Scheme sustainability

Recently, the Council for Medical Schemes (CMS) advised that schemes should try to keep their 2024 contribution increases at around 5%, in line with inflation and in light of the current challenges within South Africa’s economy. But this is simply not possible without cutting benefits, says Yatt, given the increased costs of hospital admissions, the rising costs of drugs and the cost of various technologies (among other factors).

Many consumers consider a medical aid scheme to be an insurance company that aims to make a profit, and they think that annual increases are about greed. But medical schemes actually belong to the members themselves – they’re not owned by shareholders, and they operate on a not-for-profit basis.

“What’s most important is that your medical aid scheme stays financially sustainable so that it’s able to meet your medical costs now and well into the future,” comments Yatt. For this reason, the CMS stipulates a solvency ratio of at least 25% for all South African medical schemes.

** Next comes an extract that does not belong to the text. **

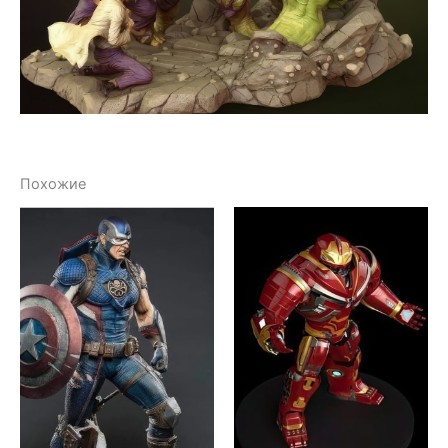
Похожие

Remaining sustainable at this level requires a certain level of prudency, which some medical aid schemes didn’t achieve during the Covid-19 pandemic. While many schemes announced very low increases during the pandemic due to the drop off in elective procedures, these schemes are now needing to recoup funds so that they can maintain their solvency ratio – which means bigger increases than before.

 

Average age

Medical schemes function optimally when there is a broad mix of ages of their members, but young people tend to typically wait until they’re older or sick before they sign up to become members. As a result, medical schemes are under pressure from having a higher number of older members, who tend to have higher value claims. This makes schemes less sustainable, which is one reason that medical aids are now creating products specifically aimed at younger people, in order to attract them to the scheme.

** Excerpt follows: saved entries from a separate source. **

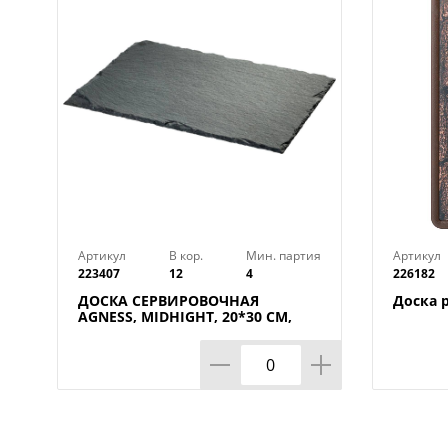
Артикул
В кор.
Мин. партия
Артикул
223407
12
4
226182
ДОСКА СЕРВИРОВОЧНАЯ
Доска 
AGNESS, MIDHIGHT, 20*30 СМ,
БЕЗ УПАКОВКИ, КОР=12ШТ.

All in all, it’s clear that the annual escalation percentage is not the only number you should focus on when reviewing your medical aid value for 2024. In addition to your monthly contributions, also look at the benefits and savings you’re currently getting, plus if or how these will change for the upcoming year. Don’t be fooled by the high-level numbers alone: read the fine print and make informed decisions that will safeguard you and your family’s health.